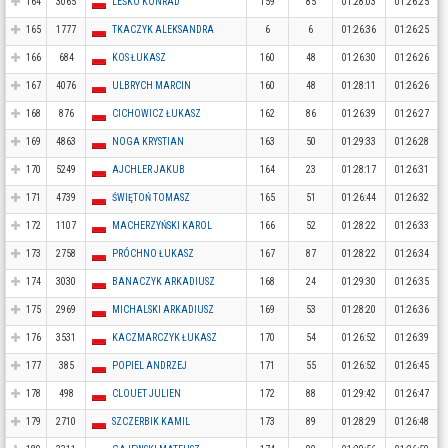
164
3065
LEŚKO KONRAD
159
85
01:28:03
01:26:25
165
1777
TKACZYK ALEKSANDRA
6
6
01:26:36
01:26:25
166
684
KOS ŁUKASZ
160
48
01:26:30
01:26:26
167
4076
ULBRYCH MARCIN
160
48
01:28:11
01:26:26
168
876
CICHOWICZ ŁUKASZ
162
86
01:26:39
01:26:27
169
4863
NOGA KRYSTIAN
163
50
01:29:33
01:26:28
170
5249
AJCHLER JAKUB
164
23
01:28:17
01:26:31
171
4739
ŚWIĘTOŃ TOMASZ
165
51
01:26:44
01:26:32
172
1107
MACHERZYŃSKI KAROL
166
52
01:28:22
01:26:33
173
2758
PRÓCHNO ŁUKASZ
167
87
01:28:22
01:26:34
174
3030
BANACZYK ARKADIUSZ
168
24
01:29:30
01:26:35
175
2969
MICHALSKI ARKADIUSZ
169
53
01:28:20
01:26:36
176
3531
KACZMARCZYK ŁUKASZ
170
54
01:26:52
01:26:39
177
385
POPIEL ANDRZEJ
171
55
01:26:52
01:26:45
178
498
CLOUET JULIEN
172
88
01:29:42
01:26:47
179
2710
SZCZERBIK KAMIL
173
89
01:28:29
01:26:48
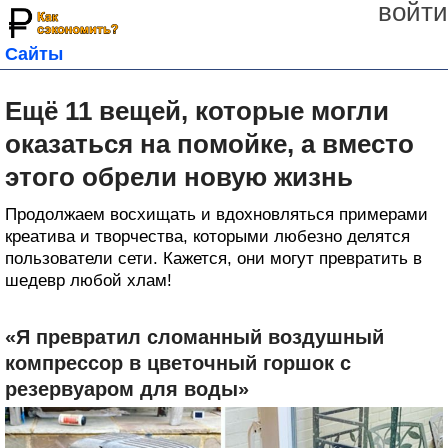
войти
Сайты
Ещё 11 вещей, которые могли
оказаться на помойке, а вместо
этого обрели новую жизнь
Продолжаем восхищать и вдохновляться примерами
креатива и творчества, которыми любезно делятся
пользователи сети. Кажется, они могут превратить в
шедевр любой хлам!
«Я превратил сломанный воздушный
компрессор в цветочный горшок с
резервуаром для воды»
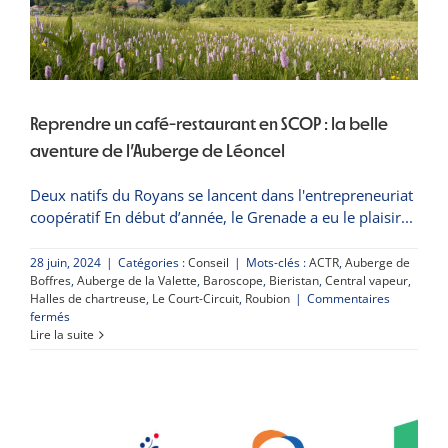
Reprendre un café-restaurant en SCOP : la belle
aventure de l’Auberge de Léoncel
Deux natifs du Royans se lancent dans l'entrepreneuriat
coopératif En début d’année, le Grenade a eu le plaisir
28 juin, 2024
|
Catégories :
Conseil
|
Mots-clés :
ACTR
,
Auberge de
Boffres
,
Auberge de la Valette
,
Baroscope
,
Bieristan
,
Central vapeur
,
Halles de chartreuse
,
Le Court-Circuit
,
Roubion
|
Commentaires
sur
fermés
Reprendre
Lire la suite
un
café-
restaurant
en
SCOP
:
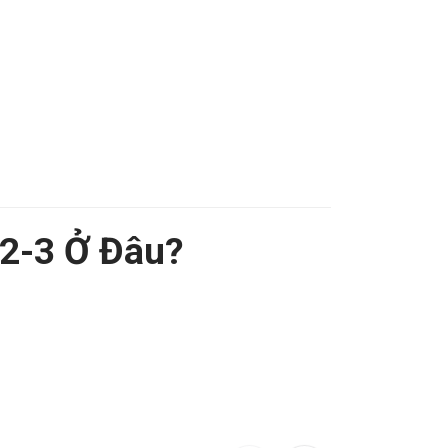
2-3 Ở Đâu?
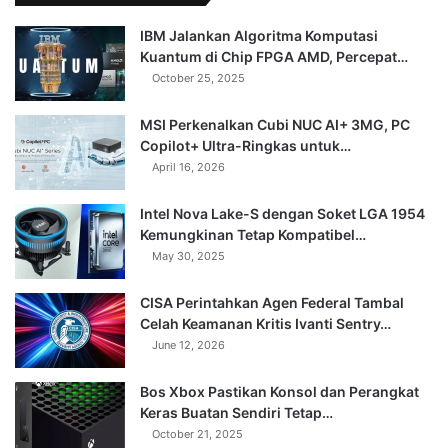
IBM Jalankan Algoritma Komputasi
Kuantum di Chip FPGA AMD, Percepat…
October 25, 2025
MSI Perkenalkan Cubi NUC AI+ 3MG, PC
Copilot+ Ultra-Ringkas untuk…
April 16, 2026
Intel Nova Lake-S dengan Soket LGA 1954
Kemungkinan Tetap Kompatibel…
May 30, 2025
CISA Perintahkan Agen Federal Tambal
Celah Keamanan Kritis Ivanti Sentry…
June 12, 2026
Bos Xbox Pastikan Konsol dan Perangkat
Keras Buatan Sendiri Tetap…
October 21, 2025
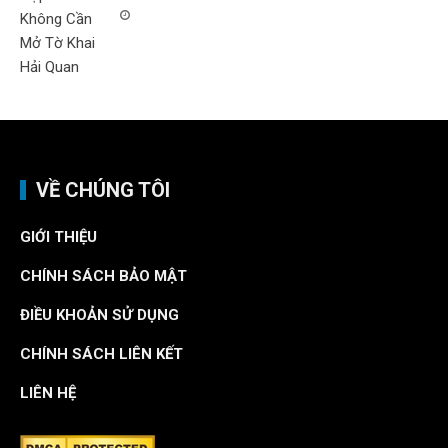
VỀ CHÚNG TÔI
GIỚI THIỆU
CHÍNH SÁCH BẢO MẬT
ĐIỀU KHOẢN SỬ DỤNG
CHÍNH SÁCH LIÊN KẾT
LIÊN HỆ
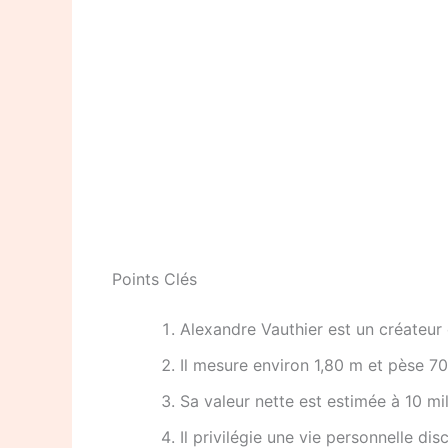
Points Clés
Alexandre Vauthier est un créate
Il mesure environ 1,80 m et pèse 70
Sa valeur nette est estimée à 10 mil
Il privilégie une vie personnelle di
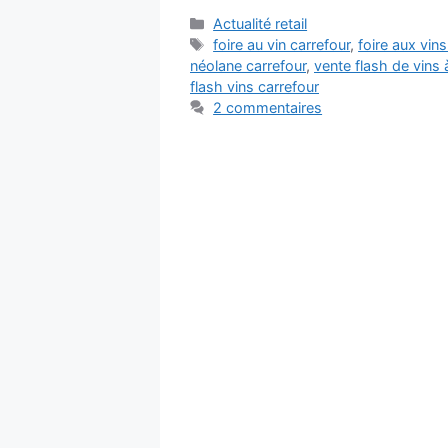
Catégories
Actualité retail
Étiquettes
foire au vin carrefour
,
foire aux vins
néolane carrefour
,
vente flash de vins 
flash vins carrefour
2 commentaires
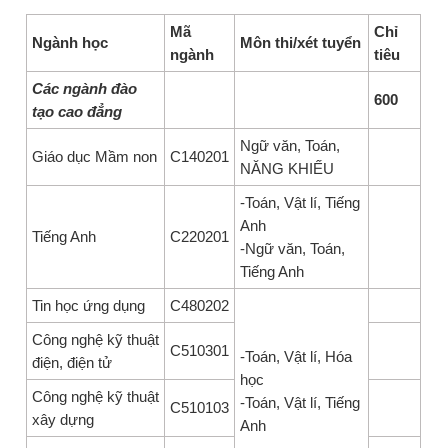
Mã
Chỉ
Ngành học
Môn thi/xét tuyển
ngành
tiêu
Các ngành đào
600
tạo cao đẳng
Ngữ văn, Toán,
Giáo dục Mầm non
C140201
NĂNG KHIẾU
-Toán, Vật lí, Tiếng
Anh
Tiếng Anh
C220201
-Ngữ văn, Toán,
Tiếng Anh
Tin học ứng dụng
C480202
Công nghệ kỹ thuật
C510301
-Toán, Vật lí, Hóa
điện, điện tử
học
Công nghệ kỹ thuật
-Toán, Vật lí, Tiếng
C510103
xây dựng
Anh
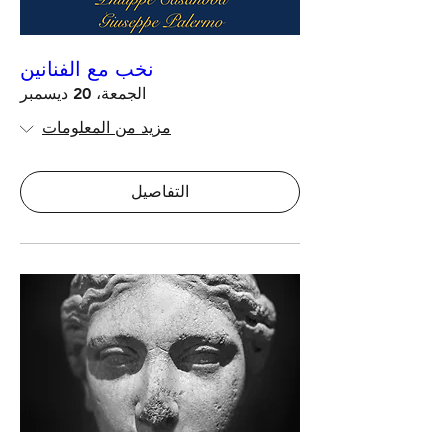
نخب مع الفنانين
الجمعة، 20 ديسمبر
مزيد من المعلومات
التفاصيل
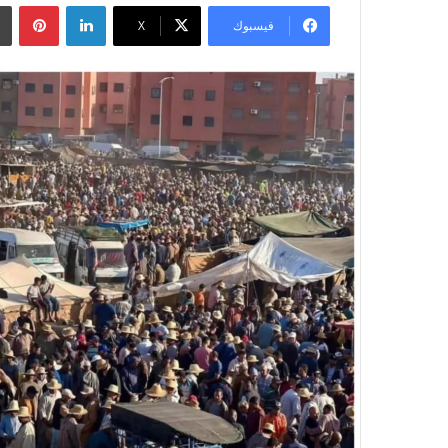
لينكدإن
بينتيريست
فيسبوك
‫X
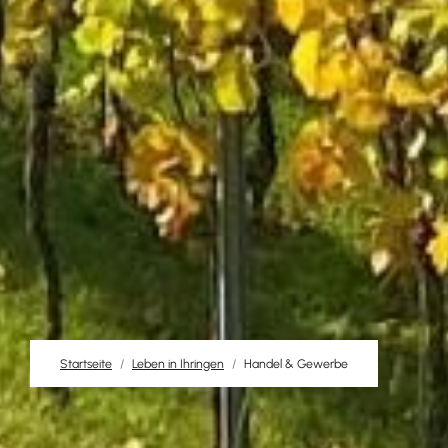
Startseite
Leben in Ihringen
Handel & Gewerbe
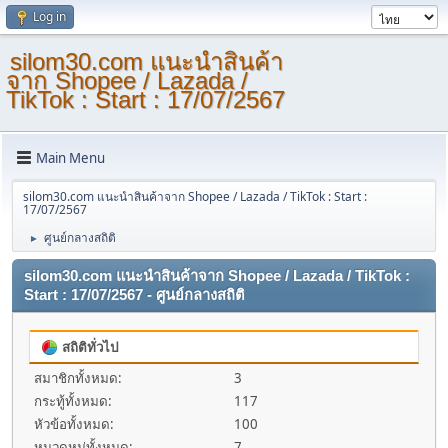
Log in
silom30.com แนะนำสินค้า
จาก Shopee / Lazada /
TikTok : Start : 17/07/2567
Main Menu
silom30.com แนะนำสินค้าจาก Shopee / Lazada / TikTok : Start :
17/07/2567
ศูนย์กลางสถิติ
►
silom30.com แนะนำสินค้าจาก Shopee / Lazada / TikTok :
Start : 17/07/2567 - ศูนย์กลางสถิติ
สถิติทั่วไป
สมาชิกทั้งหมด:
3
กระทู้ทั้งหมด:
117
หัวข้อทั้งหมด:
100
หมวดหมู่ทั้งหมด:
7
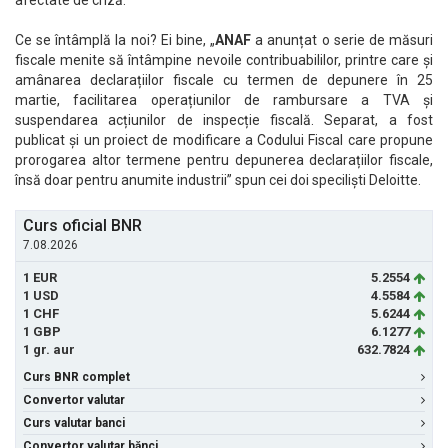
afectate de criză.
Ce se întâmplă la noi? Ei bine, „
ANAF
a anunțat o serie de măsuri
fiscale menite să întâmpine nevoile contribuabililor, printre care și
amânarea declarațiilor fiscale cu termen de depunere în 25
martie, facilitarea operațiunilor de rambursare a TVA și
suspendarea acțiunilor de inspecție fiscală. Separat, a fost
publicat și un proiect de modificare a Codului Fiscal care propune
prorogarea altor termene pentru depunerea declarațiilor fiscale,
însă doar pentru anumite industrii” spun cei doi speciliști Deloitte.
Curs oficial BNR
7.08.2026
1 EUR
5.2554
1 USD
4.5584
1 CHF
5.6244
1 GBP
6.1277
1 gr. aur
632.7824
Curs BNR complet
Convertor valutar
Curs valutar banci
Convertor valutar bănci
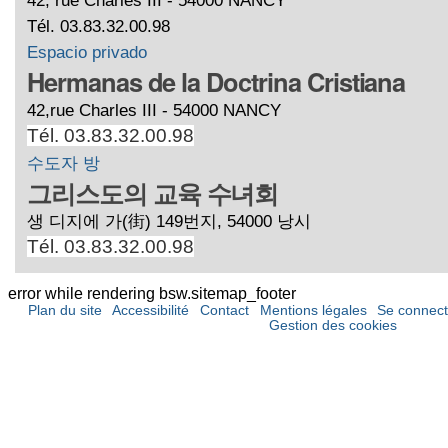
Tél. 03.83.32.00.98
Espacio privado
Hermanas de la Doctrina Cristiana
42,rue Charles III - 54000 NANCY
Tél. 03.83.32.00.98
수도자 방
그리스도의 교육 수녀회
생 디지에 가(街) 149번지, 54000 낭시
Tél. 03.83.32.00.98
error while rendering bsw.sitemap_footer
Plan du site
Accessibilité
Contact
Mentions légales
Se connect
Gestion des cookies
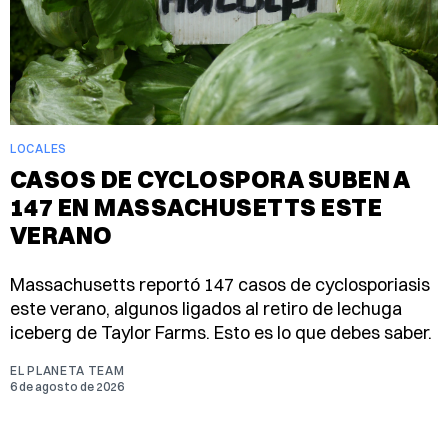
LOCALES
CASOS DE CYCLOSPORA SUBEN A
147 EN MASSACHUSETTS ESTE
VERANO
Massachusetts reportó 147 casos de cyclosporiasis
este verano, algunos ligados al retiro de lechuga
iceberg de Taylor Farms. Esto es lo que debes saber.
EL PLANETA TEAM
6 de agosto de 2026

■ ■ ■ ■ ■ ■ ■

** Exercise aim **
Among the entries above, copy exactly the stretch from the line holding "Auberge de la Valette" through the line holding "Il mesure environ 1,80 m et pèse 70", leaving out any pictures.

** Answer box **
Auberge de la Valette
,
Baroscope
,
Bieristan
,
Central vapeur
,
Halles de chartreuse
,
Le Court-Circuit
,
Roubion
|
Commentaires
sur
fermés
Reprendre
Lire la suite
un
café-
restaurant
en
SCOP
:
2-3 Ở Đâu?
IBM Jalankan Algoritma Komputasi
Kuantum di Chip FPGA AMD, Percepat…
October 25, 2025
MSI Perkenalkan Cubi NUC AI+ 3MG, PC
Copilot+ Ultra-Ringkas untuk…
April 16, 2026
Intel Nova Lake-S dengan Soket LGA 1954
Kemungkinan Tetap Kompatibel…
May 30, 2025
CISA Perintahkan Agen Federal Tambal
Celah Keamanan Kritis Ivanti Sentry…
June 12, 2026
Bos Xbox Pastikan Konsol dan Perangkat
Keras Buatan Sendiri Tetap…
October 21, 2025
VỀ CHÚNG TÔI
GIỚI THIỆU
CHÍNH SÁCH BẢO MẬT
ĐIỀU KHOẢN SỬ DỤNG
CHÍNH SÁCH LIÊN KẾT
LIÊN HỆ
Points Clés
Alexandre Vauthier est un créate
Il mesure environ 1,80 m et pèse 70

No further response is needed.